No documentário, há um trecho que me chama muito a atenção. Elliot discorre sobre como os negros nos EEUU são chamados de "garotos" (boys), independentemente da idade ou dos cabelos brancos. "Um senhor negro de 70 anos será chamado de 'boy' pelo atendente atrás do balcão, de 20", ela explica - embora não exatamente nessas palavras [já está na hora de assistir novamente]. Me pareceu extremamente agressivo quando ouvi isso. "Como assim ? Não pode isso ser possível... Sinceramente alguém não pode ser tão absurdo. Isso não pode ser verdade"... Já quase começando a bolar teorias sobre as relações pessoais na América do Norte e etc, como se a arrogância fosse exclusividade estadunidense...

Aí lembrei do nosso Brasil, e do nosso "mocinha".]

...e enquanto eu seguro forte meu jornal, Magda também respira fundo, serve o café e sorri. E eu sorrio pra ela.


[atualização (20/10): Terminei esse texto mas fiquei com um gosto esquisito. Me desagradava o final.
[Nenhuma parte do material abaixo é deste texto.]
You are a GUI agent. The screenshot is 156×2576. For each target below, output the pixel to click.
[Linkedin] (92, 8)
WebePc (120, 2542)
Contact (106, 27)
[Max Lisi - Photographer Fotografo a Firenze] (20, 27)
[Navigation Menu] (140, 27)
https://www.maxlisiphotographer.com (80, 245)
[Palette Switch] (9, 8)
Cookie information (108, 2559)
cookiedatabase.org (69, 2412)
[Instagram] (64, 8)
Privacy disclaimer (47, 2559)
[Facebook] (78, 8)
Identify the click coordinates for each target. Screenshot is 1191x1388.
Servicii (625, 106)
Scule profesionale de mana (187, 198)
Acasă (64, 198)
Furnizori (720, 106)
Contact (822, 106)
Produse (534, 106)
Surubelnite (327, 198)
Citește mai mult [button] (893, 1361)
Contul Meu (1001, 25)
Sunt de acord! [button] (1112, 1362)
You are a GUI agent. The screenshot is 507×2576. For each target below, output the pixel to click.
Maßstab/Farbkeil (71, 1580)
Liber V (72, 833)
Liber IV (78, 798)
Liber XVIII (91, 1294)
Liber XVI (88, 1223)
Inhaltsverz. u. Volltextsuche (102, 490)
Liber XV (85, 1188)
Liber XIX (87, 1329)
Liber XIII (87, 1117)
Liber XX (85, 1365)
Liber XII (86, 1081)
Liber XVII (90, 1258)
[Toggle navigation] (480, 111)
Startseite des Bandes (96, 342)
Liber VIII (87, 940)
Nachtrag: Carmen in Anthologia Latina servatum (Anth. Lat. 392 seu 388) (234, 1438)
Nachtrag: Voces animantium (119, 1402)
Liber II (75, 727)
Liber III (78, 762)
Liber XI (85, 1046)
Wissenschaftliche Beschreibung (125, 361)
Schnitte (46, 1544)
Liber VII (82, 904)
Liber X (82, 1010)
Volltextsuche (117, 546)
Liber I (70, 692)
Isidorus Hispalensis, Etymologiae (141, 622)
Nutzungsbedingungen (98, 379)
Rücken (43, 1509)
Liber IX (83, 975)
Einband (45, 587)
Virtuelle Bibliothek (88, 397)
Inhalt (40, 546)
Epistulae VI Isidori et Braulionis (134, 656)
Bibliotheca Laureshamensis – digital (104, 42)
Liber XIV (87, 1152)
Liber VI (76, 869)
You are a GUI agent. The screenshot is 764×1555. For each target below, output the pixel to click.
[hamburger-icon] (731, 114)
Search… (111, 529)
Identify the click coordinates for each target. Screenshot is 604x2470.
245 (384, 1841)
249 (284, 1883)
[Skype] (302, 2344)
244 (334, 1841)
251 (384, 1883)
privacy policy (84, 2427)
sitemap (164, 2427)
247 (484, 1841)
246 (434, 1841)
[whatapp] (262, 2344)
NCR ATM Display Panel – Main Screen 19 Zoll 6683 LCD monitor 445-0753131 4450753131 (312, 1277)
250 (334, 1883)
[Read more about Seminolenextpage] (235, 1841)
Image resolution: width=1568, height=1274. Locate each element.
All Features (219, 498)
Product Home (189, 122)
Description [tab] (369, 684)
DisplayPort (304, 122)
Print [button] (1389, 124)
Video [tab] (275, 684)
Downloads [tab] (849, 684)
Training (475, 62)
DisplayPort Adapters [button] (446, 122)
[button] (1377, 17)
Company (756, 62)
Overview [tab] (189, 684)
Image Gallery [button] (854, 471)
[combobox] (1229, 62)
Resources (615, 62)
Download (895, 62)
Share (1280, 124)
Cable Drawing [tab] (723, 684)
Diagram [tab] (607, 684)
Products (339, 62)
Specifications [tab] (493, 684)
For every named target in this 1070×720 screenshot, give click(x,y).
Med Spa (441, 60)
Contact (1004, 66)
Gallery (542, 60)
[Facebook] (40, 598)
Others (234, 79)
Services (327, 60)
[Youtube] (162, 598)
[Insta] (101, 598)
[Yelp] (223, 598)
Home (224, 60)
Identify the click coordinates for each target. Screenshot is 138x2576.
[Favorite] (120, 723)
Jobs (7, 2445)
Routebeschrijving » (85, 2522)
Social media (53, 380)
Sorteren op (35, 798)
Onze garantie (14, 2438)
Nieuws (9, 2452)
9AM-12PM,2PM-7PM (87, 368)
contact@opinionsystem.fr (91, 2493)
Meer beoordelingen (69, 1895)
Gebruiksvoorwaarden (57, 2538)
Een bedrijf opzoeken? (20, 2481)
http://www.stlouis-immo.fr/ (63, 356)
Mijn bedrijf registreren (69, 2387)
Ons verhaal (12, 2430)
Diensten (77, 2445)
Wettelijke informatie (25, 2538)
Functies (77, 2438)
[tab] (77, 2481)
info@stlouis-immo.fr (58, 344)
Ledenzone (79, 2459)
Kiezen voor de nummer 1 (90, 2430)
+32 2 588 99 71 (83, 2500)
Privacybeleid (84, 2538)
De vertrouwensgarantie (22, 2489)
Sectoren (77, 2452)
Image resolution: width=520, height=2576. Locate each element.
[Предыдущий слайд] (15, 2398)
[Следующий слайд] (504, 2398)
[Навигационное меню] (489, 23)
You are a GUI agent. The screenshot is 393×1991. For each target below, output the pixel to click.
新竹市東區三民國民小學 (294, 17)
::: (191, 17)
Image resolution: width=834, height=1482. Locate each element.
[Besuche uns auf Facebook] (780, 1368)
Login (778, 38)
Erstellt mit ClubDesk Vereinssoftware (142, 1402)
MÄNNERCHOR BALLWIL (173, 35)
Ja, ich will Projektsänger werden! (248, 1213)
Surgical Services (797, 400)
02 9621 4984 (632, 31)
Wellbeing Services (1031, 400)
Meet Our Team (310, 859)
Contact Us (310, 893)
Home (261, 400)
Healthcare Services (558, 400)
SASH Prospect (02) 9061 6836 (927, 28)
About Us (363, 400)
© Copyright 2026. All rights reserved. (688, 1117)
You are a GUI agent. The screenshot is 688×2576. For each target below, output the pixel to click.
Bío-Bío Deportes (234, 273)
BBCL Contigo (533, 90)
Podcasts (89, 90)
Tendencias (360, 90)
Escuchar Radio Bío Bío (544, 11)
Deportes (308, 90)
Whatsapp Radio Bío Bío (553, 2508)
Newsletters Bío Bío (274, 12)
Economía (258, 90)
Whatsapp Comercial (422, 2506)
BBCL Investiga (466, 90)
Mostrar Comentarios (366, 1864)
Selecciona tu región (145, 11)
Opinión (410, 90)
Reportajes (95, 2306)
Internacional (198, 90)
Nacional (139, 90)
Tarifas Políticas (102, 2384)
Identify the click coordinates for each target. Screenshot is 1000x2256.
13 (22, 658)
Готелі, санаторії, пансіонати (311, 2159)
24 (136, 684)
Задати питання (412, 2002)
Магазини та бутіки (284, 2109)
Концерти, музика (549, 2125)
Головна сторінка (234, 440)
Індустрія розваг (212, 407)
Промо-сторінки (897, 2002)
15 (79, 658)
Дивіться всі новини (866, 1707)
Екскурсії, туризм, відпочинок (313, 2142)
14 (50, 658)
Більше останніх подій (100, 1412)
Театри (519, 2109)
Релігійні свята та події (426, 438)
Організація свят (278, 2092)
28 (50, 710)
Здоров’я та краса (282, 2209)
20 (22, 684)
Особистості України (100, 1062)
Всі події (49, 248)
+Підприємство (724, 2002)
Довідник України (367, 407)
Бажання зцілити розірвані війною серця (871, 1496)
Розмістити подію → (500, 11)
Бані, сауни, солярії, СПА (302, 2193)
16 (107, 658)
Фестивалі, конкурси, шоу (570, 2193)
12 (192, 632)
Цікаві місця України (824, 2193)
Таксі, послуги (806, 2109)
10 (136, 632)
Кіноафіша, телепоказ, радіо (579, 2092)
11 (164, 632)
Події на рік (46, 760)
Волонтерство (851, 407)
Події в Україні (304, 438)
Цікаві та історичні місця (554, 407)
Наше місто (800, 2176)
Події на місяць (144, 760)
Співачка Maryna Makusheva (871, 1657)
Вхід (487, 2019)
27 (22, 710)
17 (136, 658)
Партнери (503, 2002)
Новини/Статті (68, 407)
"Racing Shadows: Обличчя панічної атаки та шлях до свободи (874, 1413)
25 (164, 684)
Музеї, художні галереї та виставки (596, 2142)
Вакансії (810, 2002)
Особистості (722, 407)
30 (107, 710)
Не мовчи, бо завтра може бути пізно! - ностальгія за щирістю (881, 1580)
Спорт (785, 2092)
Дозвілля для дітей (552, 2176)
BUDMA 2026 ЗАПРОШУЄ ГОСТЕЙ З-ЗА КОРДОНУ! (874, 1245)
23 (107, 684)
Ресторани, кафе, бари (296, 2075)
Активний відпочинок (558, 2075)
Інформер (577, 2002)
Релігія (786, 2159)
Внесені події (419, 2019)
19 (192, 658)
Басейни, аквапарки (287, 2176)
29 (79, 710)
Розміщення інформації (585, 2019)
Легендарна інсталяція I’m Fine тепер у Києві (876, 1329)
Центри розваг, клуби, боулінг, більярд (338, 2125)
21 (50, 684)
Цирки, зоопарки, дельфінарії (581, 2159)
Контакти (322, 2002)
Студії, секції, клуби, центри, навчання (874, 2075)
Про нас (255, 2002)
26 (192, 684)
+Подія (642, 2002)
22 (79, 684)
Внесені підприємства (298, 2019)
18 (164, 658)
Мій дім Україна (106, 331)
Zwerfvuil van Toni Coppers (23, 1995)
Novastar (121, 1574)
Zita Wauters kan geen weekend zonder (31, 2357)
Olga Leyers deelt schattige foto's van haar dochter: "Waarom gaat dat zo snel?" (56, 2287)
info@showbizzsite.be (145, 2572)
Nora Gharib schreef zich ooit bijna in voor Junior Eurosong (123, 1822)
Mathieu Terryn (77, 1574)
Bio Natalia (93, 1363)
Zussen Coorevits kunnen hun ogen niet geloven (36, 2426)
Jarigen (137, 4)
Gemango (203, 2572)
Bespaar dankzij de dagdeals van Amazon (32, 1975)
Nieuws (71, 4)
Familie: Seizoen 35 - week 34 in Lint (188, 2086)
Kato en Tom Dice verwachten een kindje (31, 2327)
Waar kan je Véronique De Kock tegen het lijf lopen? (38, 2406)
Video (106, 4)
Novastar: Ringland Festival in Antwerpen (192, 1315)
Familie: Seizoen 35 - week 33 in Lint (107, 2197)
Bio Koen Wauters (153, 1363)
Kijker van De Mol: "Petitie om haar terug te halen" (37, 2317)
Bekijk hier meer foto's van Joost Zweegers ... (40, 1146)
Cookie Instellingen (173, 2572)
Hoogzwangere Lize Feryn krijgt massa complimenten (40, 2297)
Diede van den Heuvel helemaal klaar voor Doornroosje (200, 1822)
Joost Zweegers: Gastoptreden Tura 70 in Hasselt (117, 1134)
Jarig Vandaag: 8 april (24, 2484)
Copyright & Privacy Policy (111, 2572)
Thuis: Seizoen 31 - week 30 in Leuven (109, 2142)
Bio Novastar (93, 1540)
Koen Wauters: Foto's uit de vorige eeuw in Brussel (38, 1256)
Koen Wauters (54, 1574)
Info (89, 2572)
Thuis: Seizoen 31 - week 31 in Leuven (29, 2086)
Tainá veio me salvar, unindo essa entrada com uma mais antiga, e concluindo de forma magistral, nos comentários: "A graça (e revolta) toda está em ouvir gente trombetear por aí o quão agradável nós brasileiros somos, sem comentar sobre nossos modos grosseiros, mal-educados e preconceituosos". E, sim, esse post merecia terminar com uma paulada, e não um sorriso! Obrigado, Tainá.]

10 comentários:

Unknown disse...

Pois eu, um dia, quando tinha uns 25 anos, chamei o segurança de um estacionamento de supermercado de "guardinha", e levei a maior bronca de um colega dele: "Ele não é criança, não!"

Lembro exatamente do meu choque com a bronca! E hoje tenho a clareza que naquela época e naquele dia não tinha. Não que isso seja um atenuante....

Unknown disse...

Engraçado...

Um dia tu mesmo me disseste que brasileiro é muito de "...inho/inha" e eu nunca pensei que isso poderia ser usado de forma depreciativa (acho que na altura te referias ao facto de serem mais doces, "melosos" do nós - leia-se europeus).

Eu estava aqui a pensar... apesar do nosso "mood europeu", eu acho, acredito ou quero acreditar que, em geral, nós - e agora leia-se portugueses, pois não posso falar pelos outros europeus - não tratamos as pessoas de forma diferente, independentemente da sua raça, profissão ou estrato social.

Claro que, em geral... pois, como tu mesmo dizes, arrogância não é exclusividade de um país ou continente e nós temos de facto o nosso..."mood europeu". Mas, mesmo assim, pela primeira vez desde essa nossa conversa, fiquei feliz de nós não usarmos esse "...inha". ;)

Tainá disse...

Um outro exemplo é aquela buzinadinha seguida de um aceno para o porteiro de prédios. Tem gente que ri de quem faz isso, exatamente por achar que aquele profissional não mereça de alguma forma este tipo de atenção. Ou como aquelas experiências que passam no Fantástico, em que mostram pessoas uniformizadas (uniforme de faxina) e que não reconhecidas quando vestidas de outra forma.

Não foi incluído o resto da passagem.